When exactly a particular animal family came into existence can be a matter of definition, of the dividing line between what we'd recognise and something that's not yet quite the same thing. There's also the issue of the completeness of the fossil record, especially this far back, where we may not have found some of the earliest examples yet. But, allowing for those caveats, we can say that the Oligocene was the time of the first cats, deer, pigs, gophers, and kangaroos, and the first members of the modern families of monkeys and toothed whales. The cooling climate saw an expansion of temperate forests in places that had previously been subtropical and promoted the rise of grasses, although the latter didn't really form open steppe lands and prairie until the following epoch. 

The isolation of the continents meant that there was relatively little mixing of biota during the Oligocene but that isn't to say that there wasn't any, with one particularly significant event occurring right at the beginning. The official demarcation of the start of the Oligocene depends on a change in fossil plankton and slightly precedes the arguably more significant Oi-1 glaciation. However, and probably not by coincidence, this earliest part of the Oligocene is also marked by a truly dramatic event affecting the world's wildlife.

This was the Grande Coupure, first identified, as its name might suggest, in Europe. Next time, I will kick off my detailed examination of the mammals of the Oligocene world by looking at that event and what it meant for the continent...

[Painting by Roger Witter, in the public domain.]


  1. Before grasslands, what sort of vegetation did you get in places too dry for forests?

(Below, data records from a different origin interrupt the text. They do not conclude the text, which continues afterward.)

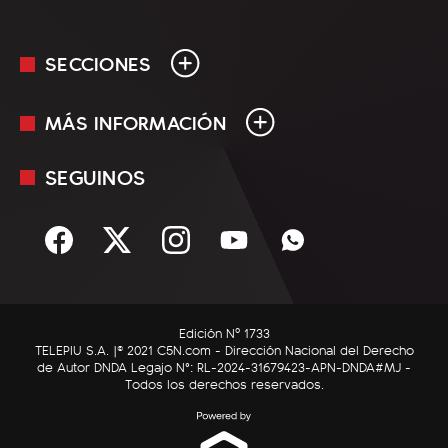
SECCIONES
MÁS INFORMACIÓN
En Vivo
Minuto Uno
SEGUINOS
Mediakit
Política
Términos y condiciones
Sociedad
Rss
Economía
Enfoque
Edición Nº 1733
C5N Autos
TELEPIU S.A. |© 2021 C5N.com - Dirección Nacional del Derecho
de Autor DNDA Legajo N°: RL-2024-31679423-APN-DNDA#MJ -
RatingCero
Todos los derechos reservados.
Deportes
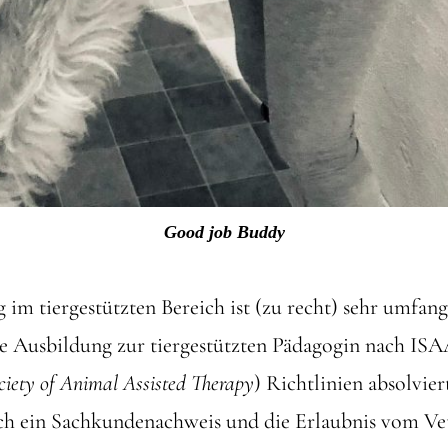
Good job Buddy
im tiergestützten Bereich ist (zu recht) sehr umfangr
ie Ausbildung zur tiergestützten Pädagogin nach IS
ciety of Animal Assisted Therapy
) Richtlinien absolvi
och ein Sachkundenachweis und die Erlaubnis vom Ve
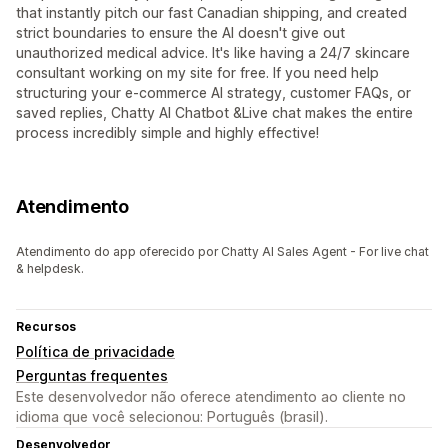
that instantly pitch our fast Canadian shipping, and created
strict boundaries to ensure the AI doesn't give out
unauthorized medical advice. It's like having a 24/7 skincare
consultant working on my site for free. If you need help
structuring your e-commerce AI strategy, customer FAQs, or
saved replies, Chatty AI Chatbot &Live chat makes the entire
process incredibly simple and highly effective!
Atendimento
Atendimento do app oferecido por Chatty AI Sales Agent - For live chat
& helpdesk.
Recursos
Política de privacidade
Perguntas frequentes
Este desenvolvedor não oferece atendimento ao cliente no
idioma que você selecionou: Português (brasil).
Desenvolvedor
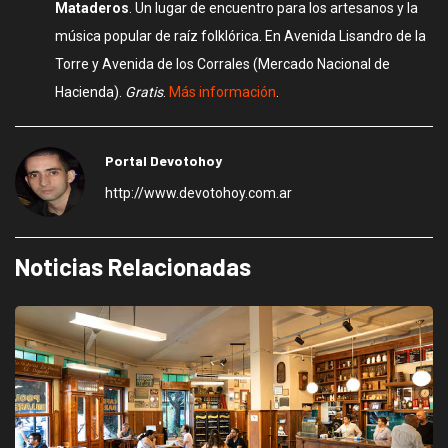
Mataderos
. Un lugar de encuentro para los artesanos y la
música popular de raíz folklórica. En Avenida Lisandro de la
Torre y Avenida de los Corrales (Mercado Nacional de
Hacienda).
Gratis
.
Más información
.
Portal Devotohoy
http://www.devotohoy.com.ar
Noticias Relacionadas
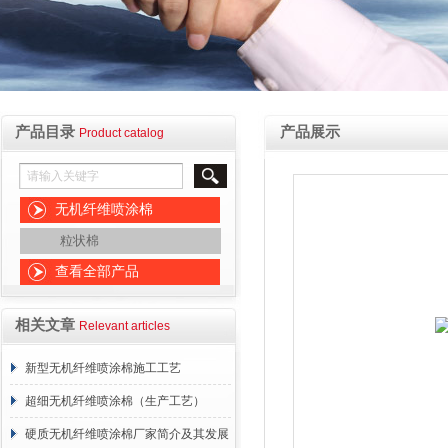
产品目录
产品展示
Product catalog
无机纤维喷涂棉
粒状棉
查看全部产品
相关文章
Relevant articles
新型无机纤维喷涂棉施工工艺
超细无机纤维喷涂棉（生产工艺）
硬质无机纤维喷涂棉厂家简介及其发展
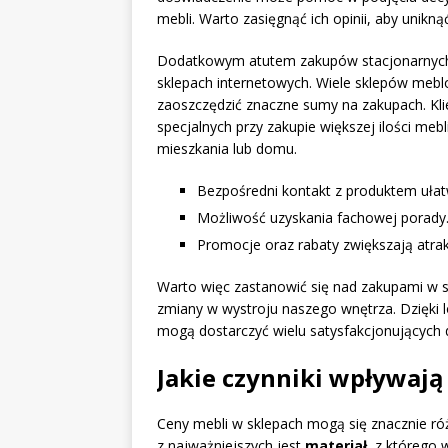
mebli. Warto zasięgnąć ich opinii, aby unikn
Dodatkowym atutem zakupów stacjonarnyc
sklepach internetowych. Wiele sklepów meb
zaoszczędzić znaczne sumy na zakupach. Kli
specjalnych przy zakupie większej ilości meb
mieszkania lub domu.
Bezpośredni kontakt z produktem ułatw
Możliwość uzyskania fachowej porady
Promocje oraz rabaty zwiększają atra
Warto więc zastanowić się nad zakupami w s
zmiany w wystroju naszego wnętrza. Dzięki l
mogą dostarczyć wielu satysfakcjonujących
Jakie czynniki wpływają
Ceny mebli w sklepach mogą się znacznie róż
z najważniejszych jest
materiał
, z którego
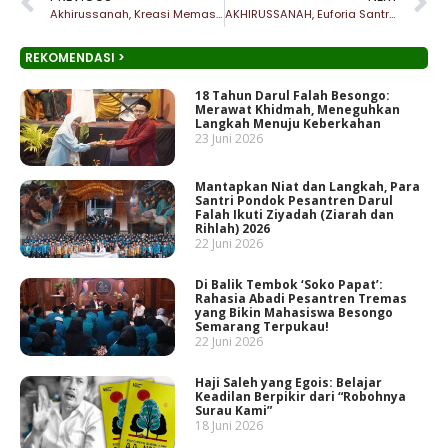
Akhirussanah, Kreasi Memasak dan Evaluasi Tahfidz Dafa Be-Songo
AKHIRUSSANAH, Euforia Santri Bersholawat
REKOMENDASI >
18 Tahun Darul Falah Besongo:
Merawat Khidmah, Meneguhkan
Langkah Menuju Keberkahan
23 Juni 2026
Mantapkan Niat dan Langkah, Para
Santri Pondok Pesantren Darul
Falah Ikuti Ziyadah (Ziarah dan
Rihlah) 2026
22 Juni 2026
Di Balik Tembok ‘Soko Papat’:
Rahasia Abadi Pesantren Tremas
yang Bikin Mahasiswa Besongo
Semarang Terpukau!
22 Juni 2026
Haji Saleh yang Egois: Belajar
Keadilan Berpikir dari “Robohnya
Surau Kami”
18 Juni 2026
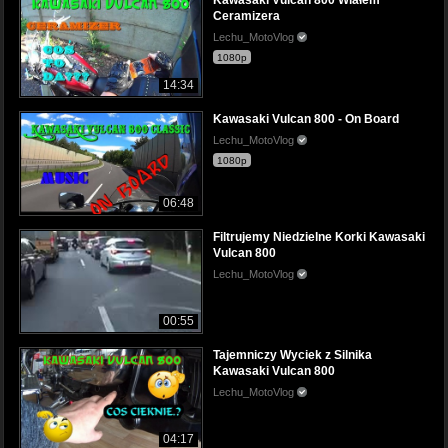
Kawasaki Vulcan 800 Wlałem
Ceramizera
Lechu_MotoVlog
1080p
14:34
Kawasaki Vulcan 800 - On Board
Lechu_MotoVlog
1080p
06:48
Filtrujemy Niedzielne Korki Kawasaki
Vulcan 800
Lechu_MotoVlog
00:55
Tajemniczy Wyciek z Silnika
Kawasaki Vulcan 800
Lechu_MotoVlog
04:17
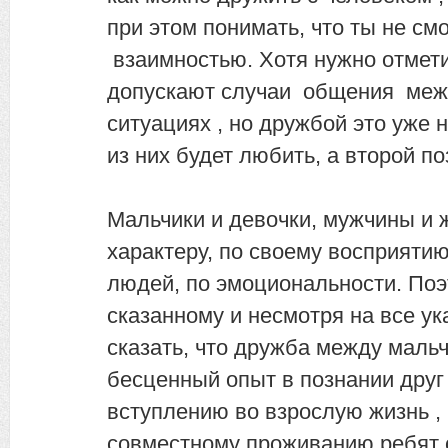
при этом понимать, что ты не см
взаимностью. Хотя нужно отметит
допускают случаи общения меж
ситуациях , но дружбой это уже 
из них будет любить, а второй по
Мальчики и девочки, мужчины и
характеру, по своему восприяти
людей, по эмоциональности. Поэ
сказанному и несмотря на все ук
сказать, что дружба между мальч
бесценный опыт в познании друг 
вступлению во взрослую жизнь ,
совместному проживанию ребят 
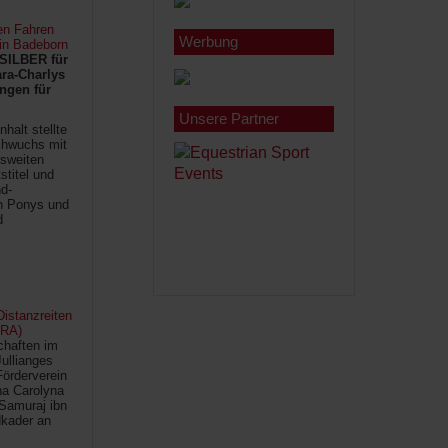
en Fahren
Werbung
 in Badeborn
SILBER für
ra-Charlys
ngen für
Unsere Partner
halt stellte
chwuchs mit
sweiten
titel und
d-
en Ponys und
d
istanzreiten
FRA)
chaften im
Jullianges
Förderverein
na Carolyna
Samuraj ibn
kader an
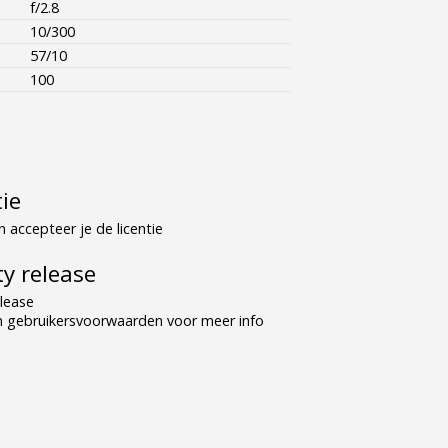
f/2.8
10/300
57/10
100
tie
 accepteer je de licentie
y release
lease
n gebruikersvoorwaarden voor meer info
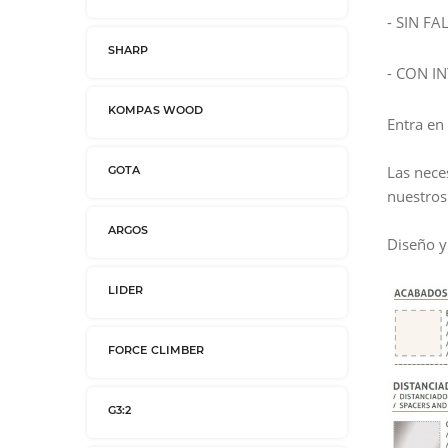
- SIN F
SHARP
- CON I
KOMPAS WOOD
Entra en
Las nece
GOTA
nuestros
ARGOS
Diseño y
LIDER
FORCE CLIMBER
G3:2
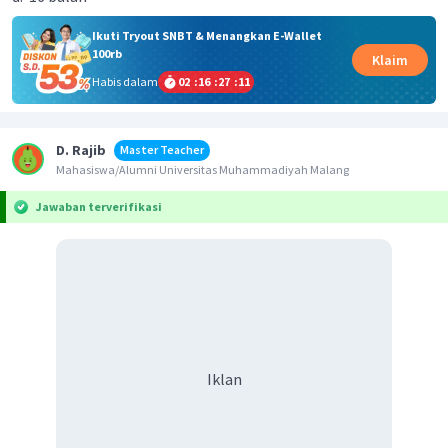
Ikuti Tryout SNBT & Menangkan E-Wallet
100rb
Klaim
Habis dalam
02
:
16
:
27
:
10
D. Rajib
Master Teacher
Mahasiswa/Alumni Universitas Muhammadiyah Malang
Jawaban terverifikasi
Iklan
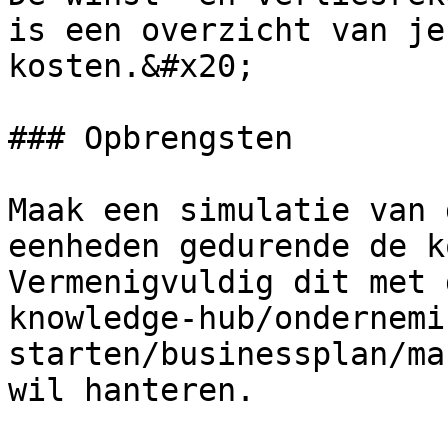
is een overzicht van je
kosten.&#x20;

### Opbrengsten

Maak een simulatie van 
eenheden gedurende de k
Vermenigvuldig dit met 
knowledge-hub/ondernemi
starten/businessplan/ma
wil hanteren.
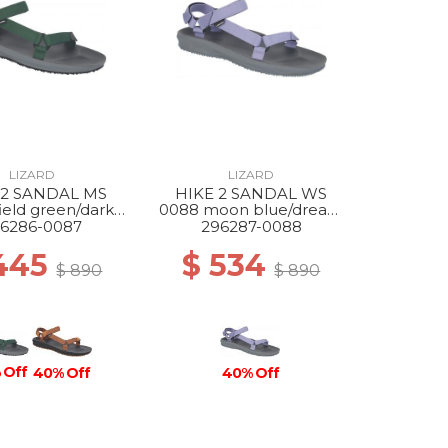
LIZARD
LIZARD
 2 SANDAL MS
HIKE 2 SANDAL WS
ield green/dark
0088 moon blue/dream
grey
blue
6286-0087
296287-0088
445
$ 534
$ 890
$ 890
 Off
40% Off
40% Off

    1. My understanding is that a large part of the issue is that there weren't many areas that dry during the Oligocene and that woodlands predominated in most places. It's not that grass didn't exist (there are grass seeds in some of the latest examples of fossilised dinosaur dung) just that grasslands as such were not yet widespread. Still, grass may not yet have fully adapted to drier environments itself, since it probably first evolved near rivers, so places that were dry, like the Tibetan Plateau, may just have been rather barren. But I confess to this being a little outside my expertise!